With the clock ticking until the EU’s Monday deadline, the pressure is on Cyprus to find a solution to the impending meltdown of its banking system.
With the “Plan A” deal dead and buried, the onus is on Nicosia to come up with a “Plan B” that is acceptable to Brussels; one that does not involve any more lending, and does involve the Cypriots raising a substantial sum to help pay for the 10 billion-euro bailout still on the table.
“The next few hours will determine the future of the country,” said government spokesman Christos Stylianides.
The finance minister is on his way back from Russia, but with no good news for his compatriots. Russians have billions of euros in Cypriot banks and it had been hoped in Nicosia that Cyprus’ gas could be used in a deal to secure Russian financial assistance.
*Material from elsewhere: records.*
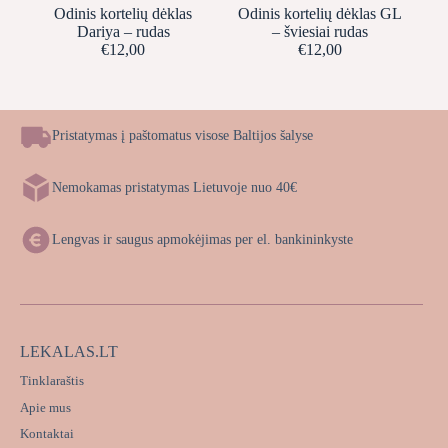
Odinis kortelių dėklas
Odinis kortelių dėklas GL
Dariya – rudas
– šviesiai rudas
€
12,00
€
12,00
Pristatymas į paštomatus visose Baltijos šalyse
Nemokamas pristatymas Lietuvoje nuo 40€
Lengvas ir saugus apmokėjimas per el. bankininkyste
LEKALAS.LT
Tinklaraštis
Apie mus
Kontaktai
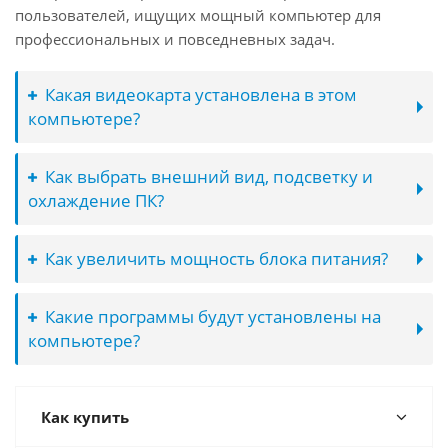
пользователей, ищущих мощный компьютер для
профессиональных и повседневных задач.
Какая видеокарта установлена в этом
компьютере?
Как выбрать внешний вид, подсветку и
охлаждение ПК?
Как увеличить мощность блока питания?
Какие программы будут установлены на
компьютере?
Как купить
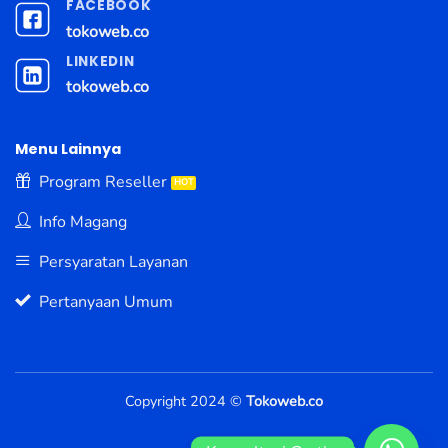
FACEBOOK
tokoweb.co
LINKEDIN
tokoweb.co
Menu Lainnya
Program Reseller
Info Magang
Persyaratan Layanan
Pertanyaan Umum
Copyright 2024 ©
Tokoweb.co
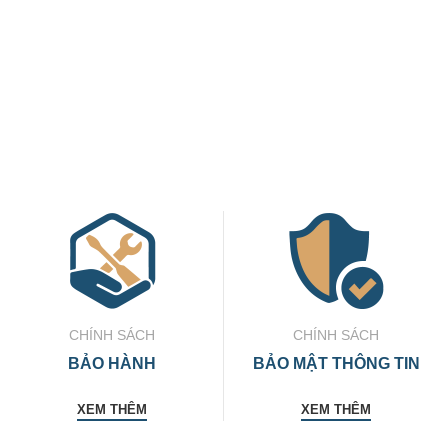
CHÍNH SÁCH
CHÍNH SÁCH
BẢO HÀNH
BẢO MẬT THÔNG TIN
XEM THÊM
XEM THÊM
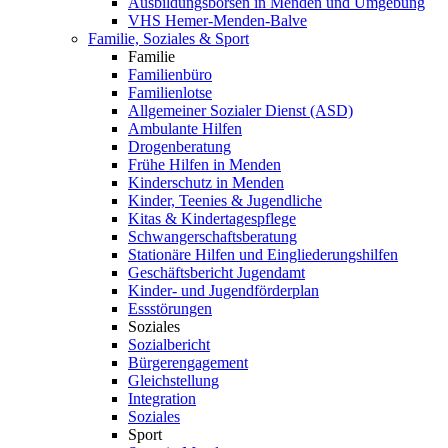
Ausbildungsbörsen in Menden und Umgebung
VHS Hemer-Menden-Balve
Familie, Soziales & Sport
Familie
Familienbüro
Familienlotse
Allgemeiner Sozialer Dienst (ASD)
Ambulante Hilfen
Drogenberatung
Frühe Hilfen in Menden
Kinderschutz in Menden
Kinder, Teenies & Jugendliche
Kitas & Kindertagespflege
Schwangerschaftsberatung
Stationäre Hilfen und Eingliederungshilfen
Geschäftsbericht Jugendamt
Kinder- und Jugendförderplan
Essstörungen
Soziales
Sozialbericht
Bürgerengagement
Gleichstellung
Integration
Soziales
Sport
But those hopes seem to have been dashed, and Russia’s Finance Minister has said talks with his Cypriot counterpart had ended with no result.
The EU and IMF have dropped their insistence on a charge on all bank deposits; now only savers with more than 100,000 euros will be hit, and the Cypriot central bank last night proposed an emergency restructuring of the banking sector to guarantee small depositors.
Parliament has reconvened today to vote on the new plan, which also contains what is being called a “solidarity fund”, and possible capital controls.
Failure to agree will lead to the EU ending its financial support for the banking system, probable bankruptcy for at least the two largest banks, and Cyprus having to devalue its currency. Since it is locked into the eurozone, that means it would have to quit the single currency.